*** Opening Exercise data ***

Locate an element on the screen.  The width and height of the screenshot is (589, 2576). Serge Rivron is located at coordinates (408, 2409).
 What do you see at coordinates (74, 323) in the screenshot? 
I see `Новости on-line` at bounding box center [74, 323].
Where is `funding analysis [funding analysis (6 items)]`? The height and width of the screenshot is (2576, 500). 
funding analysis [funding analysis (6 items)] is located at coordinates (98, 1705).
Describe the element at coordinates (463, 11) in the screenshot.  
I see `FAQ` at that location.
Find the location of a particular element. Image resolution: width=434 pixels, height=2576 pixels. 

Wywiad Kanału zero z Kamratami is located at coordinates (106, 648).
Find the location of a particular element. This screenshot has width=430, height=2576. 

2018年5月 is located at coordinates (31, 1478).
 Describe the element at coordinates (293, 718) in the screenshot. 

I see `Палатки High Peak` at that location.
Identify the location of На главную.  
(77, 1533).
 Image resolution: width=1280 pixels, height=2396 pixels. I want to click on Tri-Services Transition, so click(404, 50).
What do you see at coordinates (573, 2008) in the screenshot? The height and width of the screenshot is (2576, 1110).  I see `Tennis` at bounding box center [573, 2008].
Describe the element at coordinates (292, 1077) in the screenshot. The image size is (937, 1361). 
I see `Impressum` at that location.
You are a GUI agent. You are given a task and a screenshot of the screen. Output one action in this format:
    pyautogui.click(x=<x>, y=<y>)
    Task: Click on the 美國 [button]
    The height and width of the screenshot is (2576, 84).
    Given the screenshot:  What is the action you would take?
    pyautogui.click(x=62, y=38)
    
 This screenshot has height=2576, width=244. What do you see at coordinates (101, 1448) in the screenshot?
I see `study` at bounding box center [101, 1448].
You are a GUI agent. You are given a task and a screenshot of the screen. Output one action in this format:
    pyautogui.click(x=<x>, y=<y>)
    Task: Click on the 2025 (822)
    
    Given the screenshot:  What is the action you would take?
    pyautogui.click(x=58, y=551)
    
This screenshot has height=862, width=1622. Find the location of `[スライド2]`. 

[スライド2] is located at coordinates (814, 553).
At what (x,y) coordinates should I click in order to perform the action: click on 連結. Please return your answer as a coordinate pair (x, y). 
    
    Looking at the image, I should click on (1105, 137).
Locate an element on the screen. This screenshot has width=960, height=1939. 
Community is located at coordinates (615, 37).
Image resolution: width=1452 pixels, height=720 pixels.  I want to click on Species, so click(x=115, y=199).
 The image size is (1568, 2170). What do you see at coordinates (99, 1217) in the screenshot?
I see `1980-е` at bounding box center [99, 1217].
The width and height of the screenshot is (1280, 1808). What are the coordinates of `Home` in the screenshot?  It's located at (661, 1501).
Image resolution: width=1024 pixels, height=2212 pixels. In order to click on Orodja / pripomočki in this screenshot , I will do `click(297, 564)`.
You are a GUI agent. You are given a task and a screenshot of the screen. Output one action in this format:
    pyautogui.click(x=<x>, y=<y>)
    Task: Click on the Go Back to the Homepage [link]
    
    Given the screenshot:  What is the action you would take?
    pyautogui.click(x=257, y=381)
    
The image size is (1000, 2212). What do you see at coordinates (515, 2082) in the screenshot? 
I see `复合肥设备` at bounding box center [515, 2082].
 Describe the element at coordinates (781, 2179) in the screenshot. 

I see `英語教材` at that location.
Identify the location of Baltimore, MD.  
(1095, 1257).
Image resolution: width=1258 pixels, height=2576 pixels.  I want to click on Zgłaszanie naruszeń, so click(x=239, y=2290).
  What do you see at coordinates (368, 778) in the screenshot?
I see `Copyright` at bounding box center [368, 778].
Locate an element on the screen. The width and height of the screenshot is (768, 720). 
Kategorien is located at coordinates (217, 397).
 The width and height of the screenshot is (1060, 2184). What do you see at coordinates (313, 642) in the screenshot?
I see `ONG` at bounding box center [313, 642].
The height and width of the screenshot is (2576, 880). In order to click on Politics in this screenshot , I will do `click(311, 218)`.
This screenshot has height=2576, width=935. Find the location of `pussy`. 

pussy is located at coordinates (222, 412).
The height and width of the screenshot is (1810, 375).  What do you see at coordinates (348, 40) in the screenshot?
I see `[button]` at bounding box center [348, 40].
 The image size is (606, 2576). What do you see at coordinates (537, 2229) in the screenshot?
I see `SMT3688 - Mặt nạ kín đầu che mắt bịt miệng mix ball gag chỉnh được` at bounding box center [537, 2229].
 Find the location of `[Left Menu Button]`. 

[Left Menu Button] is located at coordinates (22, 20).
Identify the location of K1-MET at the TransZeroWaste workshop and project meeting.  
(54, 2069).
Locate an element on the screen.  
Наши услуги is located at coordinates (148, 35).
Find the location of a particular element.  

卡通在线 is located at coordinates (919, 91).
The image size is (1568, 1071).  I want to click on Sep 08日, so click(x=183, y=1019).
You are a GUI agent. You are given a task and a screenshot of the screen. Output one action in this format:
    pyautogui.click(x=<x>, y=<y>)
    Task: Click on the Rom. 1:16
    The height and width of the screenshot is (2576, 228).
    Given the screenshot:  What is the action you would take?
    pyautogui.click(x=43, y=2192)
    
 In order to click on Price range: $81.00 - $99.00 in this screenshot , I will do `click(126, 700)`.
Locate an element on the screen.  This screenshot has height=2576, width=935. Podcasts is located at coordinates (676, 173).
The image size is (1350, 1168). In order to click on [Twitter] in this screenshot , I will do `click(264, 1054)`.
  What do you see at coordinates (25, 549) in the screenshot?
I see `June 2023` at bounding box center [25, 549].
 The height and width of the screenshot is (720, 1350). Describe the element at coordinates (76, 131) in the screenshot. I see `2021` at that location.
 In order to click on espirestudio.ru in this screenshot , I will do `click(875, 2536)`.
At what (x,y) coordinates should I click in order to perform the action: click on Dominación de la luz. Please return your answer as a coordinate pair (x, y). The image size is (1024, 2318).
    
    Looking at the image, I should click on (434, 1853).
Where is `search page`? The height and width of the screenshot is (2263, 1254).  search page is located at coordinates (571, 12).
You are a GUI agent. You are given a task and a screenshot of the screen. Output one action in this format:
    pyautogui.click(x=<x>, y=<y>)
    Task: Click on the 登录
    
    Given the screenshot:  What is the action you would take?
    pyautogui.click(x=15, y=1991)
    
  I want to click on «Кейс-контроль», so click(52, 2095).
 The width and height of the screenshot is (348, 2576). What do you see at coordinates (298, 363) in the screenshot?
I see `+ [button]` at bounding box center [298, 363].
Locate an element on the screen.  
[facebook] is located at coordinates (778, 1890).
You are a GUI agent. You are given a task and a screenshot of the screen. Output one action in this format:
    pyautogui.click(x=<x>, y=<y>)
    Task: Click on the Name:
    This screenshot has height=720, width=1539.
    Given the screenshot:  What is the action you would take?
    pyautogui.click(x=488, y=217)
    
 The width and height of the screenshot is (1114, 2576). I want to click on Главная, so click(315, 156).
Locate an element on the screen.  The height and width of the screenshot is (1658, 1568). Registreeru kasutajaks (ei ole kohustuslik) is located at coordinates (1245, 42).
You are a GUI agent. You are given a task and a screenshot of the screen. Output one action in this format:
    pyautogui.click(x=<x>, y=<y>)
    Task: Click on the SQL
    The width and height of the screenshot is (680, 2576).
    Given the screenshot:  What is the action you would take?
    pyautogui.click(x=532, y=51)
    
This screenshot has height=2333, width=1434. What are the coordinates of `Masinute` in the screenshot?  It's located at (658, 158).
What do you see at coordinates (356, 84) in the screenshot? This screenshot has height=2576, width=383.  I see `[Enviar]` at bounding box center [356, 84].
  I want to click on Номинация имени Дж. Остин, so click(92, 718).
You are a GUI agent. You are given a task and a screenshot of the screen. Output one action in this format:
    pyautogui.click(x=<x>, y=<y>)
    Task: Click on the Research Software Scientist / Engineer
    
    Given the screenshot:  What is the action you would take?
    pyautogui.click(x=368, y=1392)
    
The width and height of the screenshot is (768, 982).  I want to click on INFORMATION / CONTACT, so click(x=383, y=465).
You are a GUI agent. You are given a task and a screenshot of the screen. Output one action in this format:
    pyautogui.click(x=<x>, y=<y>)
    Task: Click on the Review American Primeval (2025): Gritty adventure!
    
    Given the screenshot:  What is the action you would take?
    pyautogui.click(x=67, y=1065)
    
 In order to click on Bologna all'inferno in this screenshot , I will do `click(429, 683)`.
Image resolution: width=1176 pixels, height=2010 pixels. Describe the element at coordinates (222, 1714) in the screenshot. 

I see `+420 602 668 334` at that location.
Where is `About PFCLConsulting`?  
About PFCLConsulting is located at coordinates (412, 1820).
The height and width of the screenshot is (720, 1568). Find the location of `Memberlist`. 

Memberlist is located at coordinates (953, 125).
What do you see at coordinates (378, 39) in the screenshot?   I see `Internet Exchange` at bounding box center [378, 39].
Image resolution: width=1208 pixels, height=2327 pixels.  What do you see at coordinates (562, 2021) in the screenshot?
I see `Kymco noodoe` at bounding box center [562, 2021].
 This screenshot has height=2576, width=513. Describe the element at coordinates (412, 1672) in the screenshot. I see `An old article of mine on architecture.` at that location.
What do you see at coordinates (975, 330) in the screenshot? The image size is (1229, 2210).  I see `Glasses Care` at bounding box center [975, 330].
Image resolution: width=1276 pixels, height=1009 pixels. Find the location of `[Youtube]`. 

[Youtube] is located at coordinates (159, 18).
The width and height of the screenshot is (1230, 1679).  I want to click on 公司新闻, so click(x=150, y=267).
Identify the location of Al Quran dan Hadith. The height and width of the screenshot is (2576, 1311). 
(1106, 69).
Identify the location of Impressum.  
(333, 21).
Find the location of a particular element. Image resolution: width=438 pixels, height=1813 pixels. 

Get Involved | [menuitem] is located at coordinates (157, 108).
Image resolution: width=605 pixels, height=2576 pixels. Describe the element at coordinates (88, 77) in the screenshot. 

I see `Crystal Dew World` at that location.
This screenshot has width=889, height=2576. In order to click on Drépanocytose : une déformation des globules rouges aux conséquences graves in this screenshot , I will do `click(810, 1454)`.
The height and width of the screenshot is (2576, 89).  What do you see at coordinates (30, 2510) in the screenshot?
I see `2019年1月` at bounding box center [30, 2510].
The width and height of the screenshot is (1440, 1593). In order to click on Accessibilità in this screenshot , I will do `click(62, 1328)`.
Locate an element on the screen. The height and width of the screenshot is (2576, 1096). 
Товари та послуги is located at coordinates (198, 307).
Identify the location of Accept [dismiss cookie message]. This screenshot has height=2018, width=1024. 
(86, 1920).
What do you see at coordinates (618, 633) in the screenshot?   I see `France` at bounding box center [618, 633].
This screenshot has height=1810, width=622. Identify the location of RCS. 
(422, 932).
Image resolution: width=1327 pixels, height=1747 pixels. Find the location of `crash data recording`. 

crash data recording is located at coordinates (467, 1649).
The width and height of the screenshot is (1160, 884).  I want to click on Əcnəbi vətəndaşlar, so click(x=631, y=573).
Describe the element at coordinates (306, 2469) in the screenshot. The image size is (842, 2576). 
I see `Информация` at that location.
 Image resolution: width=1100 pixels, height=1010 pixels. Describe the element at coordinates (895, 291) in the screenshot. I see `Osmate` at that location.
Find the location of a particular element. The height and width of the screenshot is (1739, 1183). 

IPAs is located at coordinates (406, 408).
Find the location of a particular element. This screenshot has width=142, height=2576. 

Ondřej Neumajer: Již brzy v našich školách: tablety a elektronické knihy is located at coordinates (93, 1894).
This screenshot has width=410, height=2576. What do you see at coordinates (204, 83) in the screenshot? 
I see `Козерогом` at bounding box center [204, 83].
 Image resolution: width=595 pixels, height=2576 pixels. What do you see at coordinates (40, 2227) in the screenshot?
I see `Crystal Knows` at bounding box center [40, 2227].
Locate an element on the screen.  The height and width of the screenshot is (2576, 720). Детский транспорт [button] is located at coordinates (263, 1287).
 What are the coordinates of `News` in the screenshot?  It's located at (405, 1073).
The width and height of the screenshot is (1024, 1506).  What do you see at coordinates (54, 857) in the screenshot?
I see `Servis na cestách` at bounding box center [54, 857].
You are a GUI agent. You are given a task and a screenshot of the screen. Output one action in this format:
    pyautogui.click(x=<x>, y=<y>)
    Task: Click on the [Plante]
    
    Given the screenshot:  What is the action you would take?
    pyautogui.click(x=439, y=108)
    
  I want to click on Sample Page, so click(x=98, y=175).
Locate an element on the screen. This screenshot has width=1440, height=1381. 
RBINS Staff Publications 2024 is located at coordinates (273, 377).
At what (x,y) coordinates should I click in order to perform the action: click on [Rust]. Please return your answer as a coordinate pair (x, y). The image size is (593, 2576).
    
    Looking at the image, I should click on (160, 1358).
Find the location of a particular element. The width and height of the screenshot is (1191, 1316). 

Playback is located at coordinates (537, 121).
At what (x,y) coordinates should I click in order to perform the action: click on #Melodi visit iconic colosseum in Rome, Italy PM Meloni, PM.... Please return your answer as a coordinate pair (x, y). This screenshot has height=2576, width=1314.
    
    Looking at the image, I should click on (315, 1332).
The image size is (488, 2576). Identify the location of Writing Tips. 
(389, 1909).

*** Closing Exercise data ***

→ Work instructions: All lines above from the one with "has width=960, height=1939." to the one with "The height and width of the screenshot is (2576, 880).", inclusive, should be copied exactly, and no other lines.

→ Written solution:
Locate an element on the screen. This screenshot has width=960, height=1939. 
Community is located at coordinates (615, 37).
Image resolution: width=1452 pixels, height=720 pixels.  I want to click on Species, so click(x=115, y=199).
 The image size is (1568, 2170). What do you see at coordinates (99, 1217) in the screenshot?
I see `1980-е` at bounding box center [99, 1217].
The width and height of the screenshot is (1280, 1808). What are the coordinates of `Home` in the screenshot?  It's located at (661, 1501).
Image resolution: width=1024 pixels, height=2212 pixels. In order to click on Orodja / pripomočki in this screenshot , I will do `click(297, 564)`.
You are a GUI agent. You are given a task and a screenshot of the screen. Output one action in this format:
    pyautogui.click(x=<x>, y=<y>)
    Task: Click on the Go Back to the Homepage [link]
    
    Given the screenshot:  What is the action you would take?
    pyautogui.click(x=257, y=381)
    
The image size is (1000, 2212). What do you see at coordinates (515, 2082) in the screenshot? 
I see `复合肥设备` at bounding box center [515, 2082].
 Describe the element at coordinates (781, 2179) in the screenshot. 

I see `英語教材` at that location.
Identify the location of Baltimore, MD.  
(1095, 1257).
Image resolution: width=1258 pixels, height=2576 pixels.  I want to click on Zgłaszanie naruszeń, so click(x=239, y=2290).
  What do you see at coordinates (368, 778) in the screenshot?
I see `Copyright` at bounding box center [368, 778].
Locate an element on the screen. The width and height of the screenshot is (768, 720). 
Kategorien is located at coordinates (217, 397).
 The width and height of the screenshot is (1060, 2184). What do you see at coordinates (313, 642) in the screenshot?
I see `ONG` at bounding box center [313, 642].
The height and width of the screenshot is (2576, 880). In order to click on Politics in this screenshot , I will do `click(311, 218)`.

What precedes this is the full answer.